1-1 何となく、居場所がない
初投稿です。よろしくお願いいたします。
キラキラと輝く小さな石や砂の入ったボトルを太陽にかざすと、一色だけになった世界に包み込まれたような、あるいは教会のステンドグラスの光を受けているような、そんな気持ちになる。ベアトリスは、気になって取り上げた藍色のボトルを、もう一度じっくりと見つめる。
「大丈夫、私は私」
藍色のボトルは、素材の性質から言えば光に透けない。とはいえ、細かい砂の部分と小石の部分の境目を通り抜けた小さな藍色の光は、目に優しい。

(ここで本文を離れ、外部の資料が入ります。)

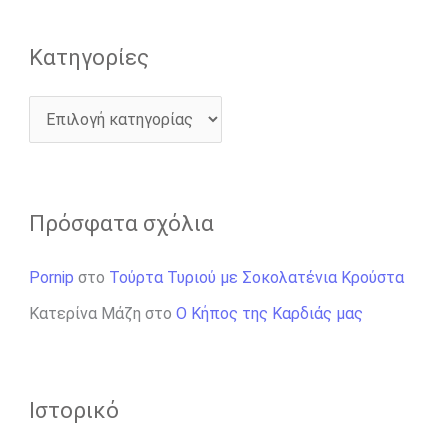
Kατηγορίες
Πρόσφατα σχόλια
Pornip
στο
Τούρτα Τυριού με Σοκολατένια Κρούστα
Κατερίνα Μάζη
στο
Ο Κήπος της Καρδιάς μας
Ιστορικό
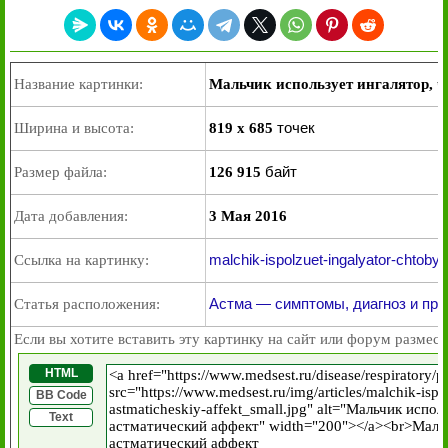
Название картинки:
Мальчик использует ингалятор, 
точек
Ширина и высота:
819 x 685
байт
Размер файла:
126 915
Дата добавления:
3 Мая 2016
malchik-ispolzuet-ingalyator-chtoby-
Ссылка на картинку:
Астма — симптомы, диагноз и пр
Статья расположения:
Если вы хотите вставить эту картинку на сайт или форум размест
HTML
BB Code
Text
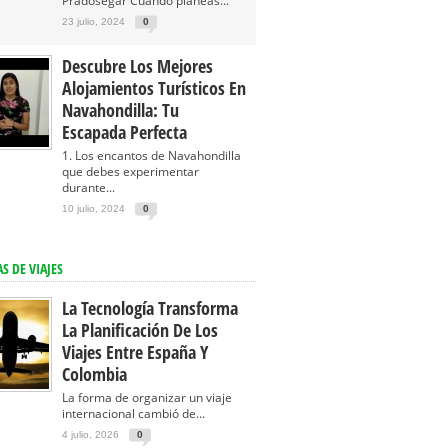
Pradosegar Cuando planeas...
23 julio, 2024
0
Descubre Los Mejores
Alojamientos Turísticos En
Navahondilla: Tu
Escapada Perfecta
1. Los encantos de Navahondilla
que debes experimentar
durante...
10 julio, 2024
0
S DE VIAJES
La Tecnología Transforma
La Planificación De Los
Viajes Entre España Y
Colombia
La forma de organizar un viaje
internacional cambió de...
4 julio, 2026
0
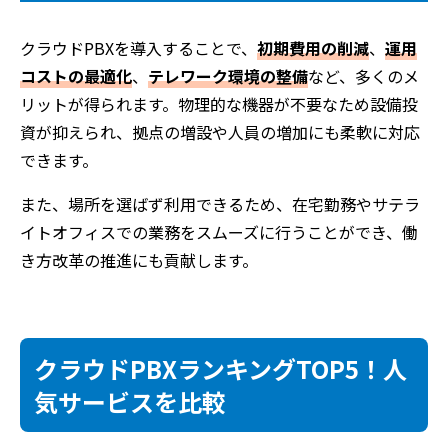
クラウドPBXを導入することで、
初期費用の削減
、
運用
コストの最適化
、
テレワーク環境の整備
など、多くのメ
リットが得られます。物理的な機器が不要なため設備投
資が抑えられ、拠点の増設や人員の増加にも柔軟に対応
できます。
また、場所を選ばず利用できるため、在宅勤務やサテラ
イトオフィスでの業務をスムーズに行うことができ、働
き方改革の推進にも貢献します。
クラウドPBXランキングTOP5！人
気サービスを比較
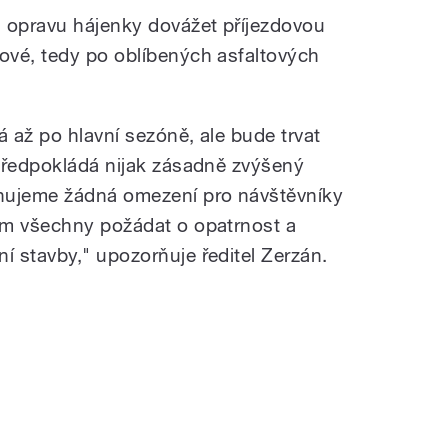
 opravu hájenky dovážet příjezdovou
ové, tedy po oblíbených asfaltových
 až po hlavní sezóně, ale bude trvat
předpokládá nijak zásadně zvýšený
nujeme žádná omezení pro návštěvníky
om všechny požádat o opatrnost a
 stavby," upozorňuje ředitel Zerzán.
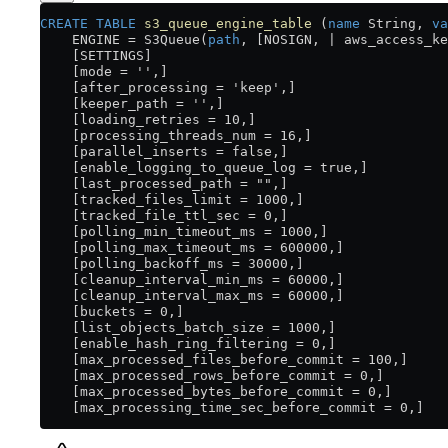
CREATE
 TABLE
 s3_queue_engine_table
 (
name
 String, 
va
    ENGINE 
=
 S3Queue(
path
, [NOSIGN, | aws_access_ke
    [SETTINGS]
    [mode = '',]
    [after_processing = 'keep',]
    [keeper_path = '',]
    [loading_retries = 10,]
    [processing_threads_num = 16,]
    [parallel_inserts = false,]
    [enable_logging_to_queue_log = true,]
    [last_processed_path = "",]
    [tracked_files_limit = 1000,]
    [tracked_file_ttl_sec = 0,]
    [polling_min_timeout_ms = 1000,]
    [polling_max_timeout_ms = 600000,]
    [polling_backoff_ms = 30000,]
    [cleanup_interval_min_ms = 60000,]
    [cleanup_interval_max_ms = 60000,]
    [buckets = 0,]
    [list_objects_batch_size = 1000,]
    [enable_hash_ring_filtering = 0,]
    [max_processed_files_before_commit = 100,]
    [max_processed_rows_before_commit = 0,]
    [max_processed_bytes_before_commit = 0,]
    [max_processing_time_sec_before_commit = 0,]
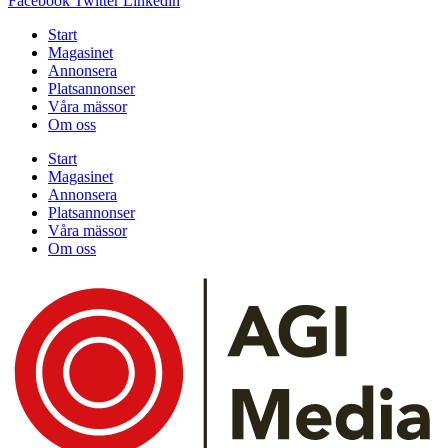
Facebook
Twitter
Linkedin
Start
Magasinet
Annonsera
Platsannonser
Våra mässor
Om oss
Start
Magasinet
Annonsera
Platsannonser
Våra mässor
Om oss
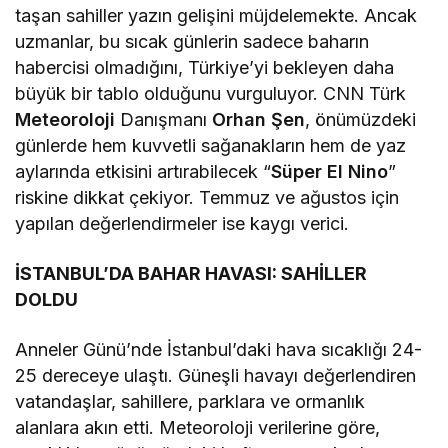
taşan sahiller yazın gelişini müjdelemekte. Ancak
uzmanlar, bu sıcak günlerin sadece baharın
habercisi olmadığını, Türkiye’yi bekleyen daha
büyük bir tablo olduğunu vurguluyor. CNN Türk
Meteoroloji
Danışmanı
Orhan Şen
, önümüzdeki
günlerde hem kuvvetli sağanakların hem de yaz
aylarında etkisini artırabilecek “
Süper El Nino
”
riskine dikkat çekiyor. Temmuz ve ağustos için
yapılan değerlendirmeler ise kaygı verici.
İSTANBUL’DA BAHAR HAVASI: SAHİLLER
DOLDU
Anneler Günü’nde İstanbul’daki hava sıcaklığı 24-
25 dereceye ulaştı. Güneşli havayı değerlendiren
vatandaşlar, sahillere, parklara ve ormanlık
alanlara akın etti. Meteoroloji verilerine göre,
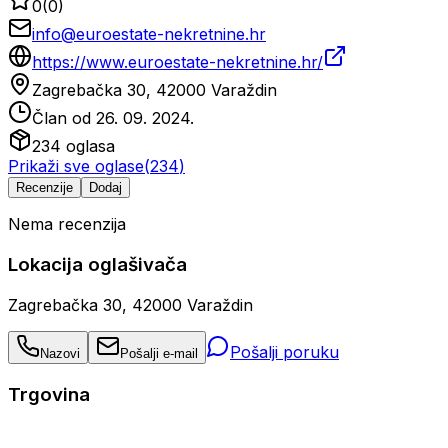
0
(
0
)
info@euroestate-nekretnine.hr
https://www.euroestate-nekretnine.hr/
Zagrebačka 30, 42000 Varaždin
Član od
26. 09. 2024.
234
oglasa
Prikaži sve oglase
(
234
)
Recenzije
Dodaj
Nema recenzija
Lokacija oglašivača
Zagrebačka 30, 42000 Varaždin
Pošalji poruku
Nazovi
Pošalji e-mail
Trgovina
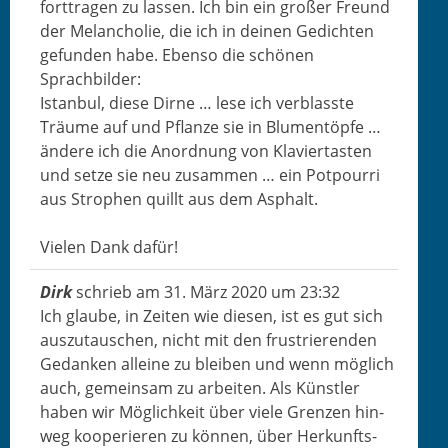
fort­tra­gen zu lassen. Ich bin ein großer Fre­und
der Melan­cholie, die ich in deinen Gedicht­en
gefun­den habe. Eben­so die schö­nen
Sprachbilder:
Istan­bul, diese Dirne … lese ich verblasste
Träume auf und Pflanze sie in Blu­men­töpfe …
ändere ich die Anord­nung von Klavier­tas­ten
und set­ze sie neu zusam­men … ein Pot­pour­ri
aus Stro­phen quillt aus dem Asphalt.
Vie­len Dank dafür!
Dirk
schrieb am
31. März 2020
um
23:32
Ich glaube, in Zeit­en wie diesen, ist es gut sich
auszu­tauschen, nicht mit den frus­tri­eren­den
Gedanken alleine zu bleiben und wenn möglich
auch, gemein­sam zu arbeit­en. Als Kün­stler
haben wir Möglichkeit über viele Gren­zen hin­
weg kooperieren zu kön­nen, über Herkun­fts­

ベアトリスは、ふっと大きく深呼吸してボトルを机の上のボトルケースに戻すと、家族に朝の挨拶をしようと自分の部屋から出て行った。
ベアトリスは、富裕な庶民オトヴァルト宝石商の次女としてこの世に生を受けた。両親はベアトリスをかわいがり、何不自由のない生活をさせた。しかし、ベアトリスは、3歳年上の姉のように明るい子どもではなかった。
「おいしいお菓子があるわよ!」
母がそういえば、姉のレルヒェは笑顔でお菓子を食べ、
「美味しいわね!」
「これはどこのお店のものなの?」
などという会話が母娘の間でかわされていく。
だが、ベアトリスは、まずお菓子に手にを出さない。
「さあ、おいしいから、ビーも召し上がれ!」
と母に言われても、ベアトリスはどうしても手が出せないのだ。それならばと手に持たせれば、
「これは私なんかが食べていいものじゃない」
と言って席を立ってしまう。
誰かにいじめられたわけでも、叱責されたわけでもない。経済的に恵まれた環境にあることを、そうではない子どもに罵られたわけでもない。本人にも理由が全く分からないのだが、ベアトリスは5歳の時には、既に暗く鬱屈したものを心に抱えてしまっていたのだ。簡単に言えば、根拠のない自己肯定感0に基づく家族(いや、対人関係)の拒絶、である。
1歳の時、定められた神殿での能力判定を受けたが、特別な能力がなく、親元で育つことが許された。親は子どもを召し上げられることなく、家族で生活できることを喜んでいた。能力者と判定されれば、その場で子どもはその能力を将来国のために使うために、国に召し上げられてしまう。能力持ちの子が生まれれば、召し上げと同時に報奨金(能力者を生んだことに対するご褒美として)をいただける。慎ましく生きれば20年分ほどの金額になるのだから、貧しい親などは喜んで手放すのだが、名誉なことだと分かっていても、ベアトリスの親は自分の娘が能力持ちでないことに喜んでいたのだ。
家族で暮らせる喜びの中にいた家族だからこそ、ベアトリスの、家族に対する原因不明の拒絶はひどくつらいものだった。親戚筋や近所にも、姉と必要以上に比較をしているのではないかとか、実は虐待をしているのではないか、などと面と向かって言われるようになると、このままではベアトリス自身にも良くないのではないかと考えるようになった。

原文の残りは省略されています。